:: Work instructions ::
Of the records that follow, copy only the lines from the line containing "додаткова програма. Така" to the line containing "urbanización, en especial zonas verdes", both included, exactly as written.

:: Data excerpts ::
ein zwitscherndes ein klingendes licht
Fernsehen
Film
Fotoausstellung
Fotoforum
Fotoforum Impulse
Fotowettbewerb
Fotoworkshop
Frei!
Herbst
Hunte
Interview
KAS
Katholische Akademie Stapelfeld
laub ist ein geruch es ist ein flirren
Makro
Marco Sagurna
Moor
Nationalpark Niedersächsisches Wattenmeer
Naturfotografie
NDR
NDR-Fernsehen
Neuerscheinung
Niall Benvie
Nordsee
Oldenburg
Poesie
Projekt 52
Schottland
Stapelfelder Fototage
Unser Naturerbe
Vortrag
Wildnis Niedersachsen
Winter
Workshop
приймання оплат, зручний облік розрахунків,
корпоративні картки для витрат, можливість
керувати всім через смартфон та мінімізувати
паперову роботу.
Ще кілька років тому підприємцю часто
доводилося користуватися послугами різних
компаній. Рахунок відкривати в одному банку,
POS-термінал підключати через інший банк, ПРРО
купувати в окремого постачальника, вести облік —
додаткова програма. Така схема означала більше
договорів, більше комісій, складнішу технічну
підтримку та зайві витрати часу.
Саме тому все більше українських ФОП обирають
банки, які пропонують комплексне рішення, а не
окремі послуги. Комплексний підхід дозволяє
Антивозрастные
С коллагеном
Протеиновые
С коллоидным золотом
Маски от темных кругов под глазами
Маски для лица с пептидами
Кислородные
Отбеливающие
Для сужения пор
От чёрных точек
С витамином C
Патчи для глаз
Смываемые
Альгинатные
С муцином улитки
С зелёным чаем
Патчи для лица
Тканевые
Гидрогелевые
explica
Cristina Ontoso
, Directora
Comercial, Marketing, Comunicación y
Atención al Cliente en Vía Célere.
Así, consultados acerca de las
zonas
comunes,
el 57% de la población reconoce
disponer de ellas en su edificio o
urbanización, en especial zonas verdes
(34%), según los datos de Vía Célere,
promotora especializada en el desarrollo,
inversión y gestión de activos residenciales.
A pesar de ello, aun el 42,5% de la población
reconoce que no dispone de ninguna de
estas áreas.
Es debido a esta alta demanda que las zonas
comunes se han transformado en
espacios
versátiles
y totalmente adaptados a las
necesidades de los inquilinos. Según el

* * *

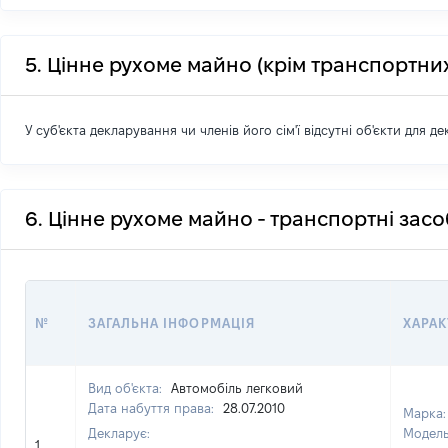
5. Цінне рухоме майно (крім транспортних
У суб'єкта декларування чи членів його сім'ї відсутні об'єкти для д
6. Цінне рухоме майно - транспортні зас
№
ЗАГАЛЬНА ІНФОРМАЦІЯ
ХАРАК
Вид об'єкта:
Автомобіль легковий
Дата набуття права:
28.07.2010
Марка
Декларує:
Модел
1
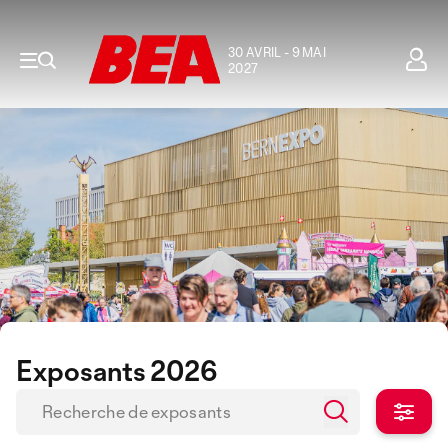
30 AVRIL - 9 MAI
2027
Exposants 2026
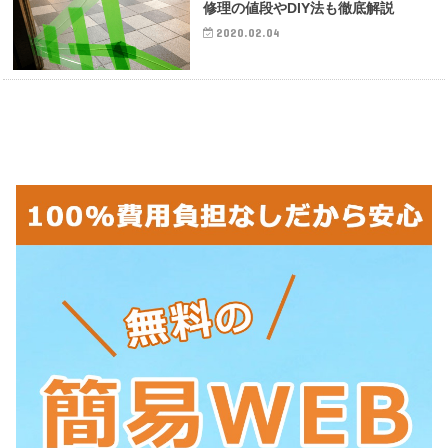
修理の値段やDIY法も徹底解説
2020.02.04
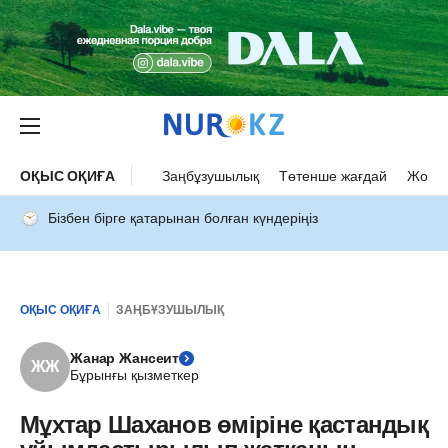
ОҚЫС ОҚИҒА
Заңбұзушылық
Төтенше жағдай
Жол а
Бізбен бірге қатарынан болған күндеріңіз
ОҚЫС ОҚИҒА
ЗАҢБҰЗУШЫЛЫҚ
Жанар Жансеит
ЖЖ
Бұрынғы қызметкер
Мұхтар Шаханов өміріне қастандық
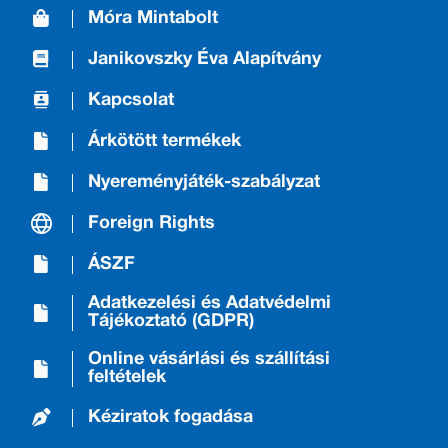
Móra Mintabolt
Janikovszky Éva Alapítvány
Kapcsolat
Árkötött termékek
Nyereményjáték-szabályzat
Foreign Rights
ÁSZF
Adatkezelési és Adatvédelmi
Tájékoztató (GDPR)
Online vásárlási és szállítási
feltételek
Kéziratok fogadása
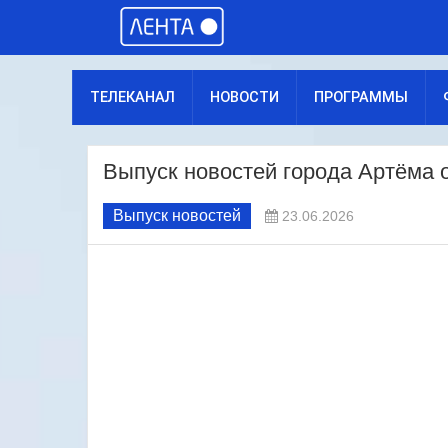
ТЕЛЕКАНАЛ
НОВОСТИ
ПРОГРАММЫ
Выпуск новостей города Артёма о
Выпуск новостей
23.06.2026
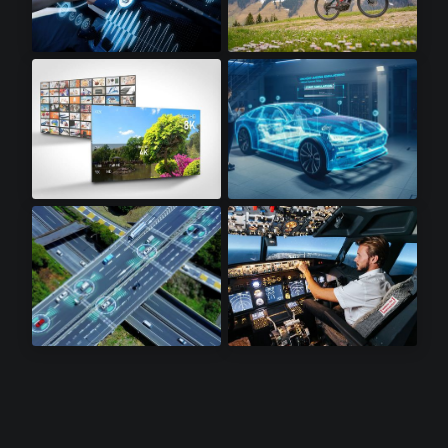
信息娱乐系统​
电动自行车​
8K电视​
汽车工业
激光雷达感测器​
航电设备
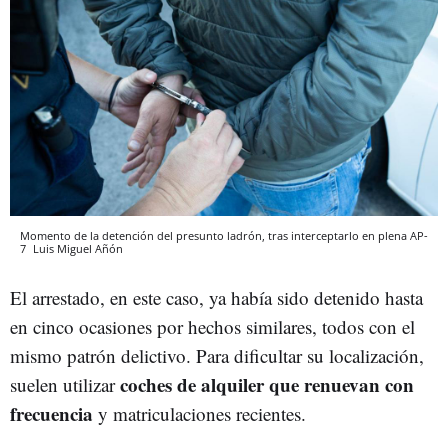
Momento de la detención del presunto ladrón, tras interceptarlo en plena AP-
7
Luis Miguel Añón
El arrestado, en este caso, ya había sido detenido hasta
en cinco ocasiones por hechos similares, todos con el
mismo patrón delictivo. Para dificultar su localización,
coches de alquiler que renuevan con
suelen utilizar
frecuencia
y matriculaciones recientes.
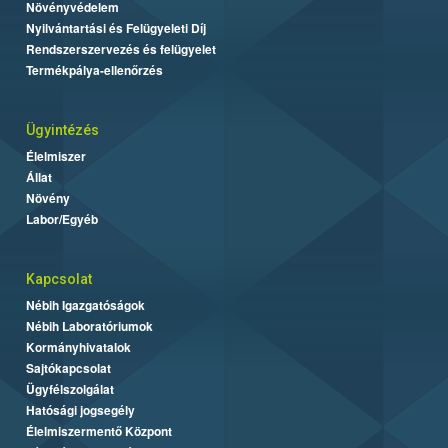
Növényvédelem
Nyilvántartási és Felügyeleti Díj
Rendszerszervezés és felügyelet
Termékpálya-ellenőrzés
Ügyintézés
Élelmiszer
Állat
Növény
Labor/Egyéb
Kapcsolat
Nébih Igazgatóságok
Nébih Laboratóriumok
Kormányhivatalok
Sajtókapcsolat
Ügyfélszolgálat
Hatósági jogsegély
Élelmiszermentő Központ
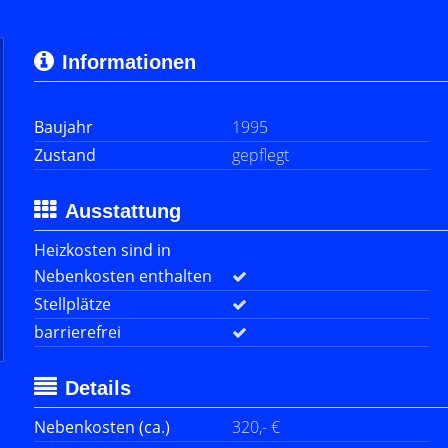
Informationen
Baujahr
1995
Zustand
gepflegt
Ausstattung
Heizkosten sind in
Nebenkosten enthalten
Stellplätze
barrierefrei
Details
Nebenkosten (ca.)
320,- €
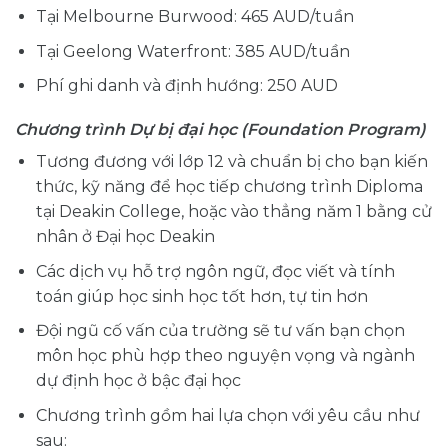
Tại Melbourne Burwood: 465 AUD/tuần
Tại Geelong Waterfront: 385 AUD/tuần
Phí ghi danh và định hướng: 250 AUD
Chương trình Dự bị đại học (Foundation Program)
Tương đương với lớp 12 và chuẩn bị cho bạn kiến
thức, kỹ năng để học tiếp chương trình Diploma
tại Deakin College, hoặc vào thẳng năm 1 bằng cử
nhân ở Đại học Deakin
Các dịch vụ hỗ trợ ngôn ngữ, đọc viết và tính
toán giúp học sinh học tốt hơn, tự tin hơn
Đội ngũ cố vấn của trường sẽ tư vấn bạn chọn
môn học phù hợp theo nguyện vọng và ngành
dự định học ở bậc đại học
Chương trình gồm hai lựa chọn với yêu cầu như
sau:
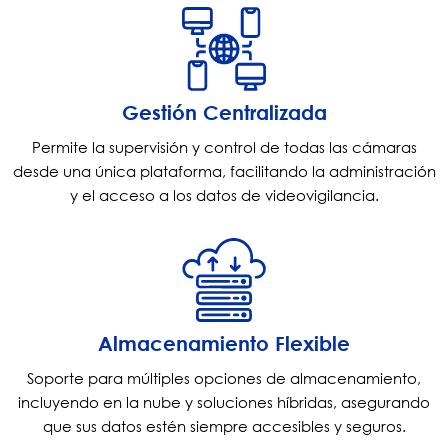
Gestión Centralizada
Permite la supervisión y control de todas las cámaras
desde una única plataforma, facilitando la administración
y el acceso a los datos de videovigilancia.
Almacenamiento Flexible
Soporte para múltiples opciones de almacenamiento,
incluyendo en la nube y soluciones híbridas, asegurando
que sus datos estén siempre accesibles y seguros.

:: Written reply ::
додаткова програма. Така схема означала більше
договорів, більше комісій, складнішу технічну
підтримку та зайві витрати часу.
Саме тому все більше українських ФОП обирають
банки, які пропонують комплексне рішення, а не
окремі послуги. Комплексний підхід дозволяє
Антивозрастные
С коллагеном
Протеиновые
С коллоидным золотом
Маски от темных кругов под глазами
Маски для лица с пептидами
Кислородные
Отбеливающие
Для сужения пор
От чёрных точек
С витамином C
Патчи для глаз
Смываемые
Альгинатные
С муцином улитки
С зелёным чаем
Патчи для лица
Тканевые
Гидрогелевые
explica
Cristina Ontoso
, Directora
Comercial, Marketing, Comunicación y
Atención al Cliente en Vía Célere.
Así, consultados acerca de las
zonas
comunes,
el 57% de la población reconoce
disponer de ellas en su edificio o
urbanización, en especial zonas verdes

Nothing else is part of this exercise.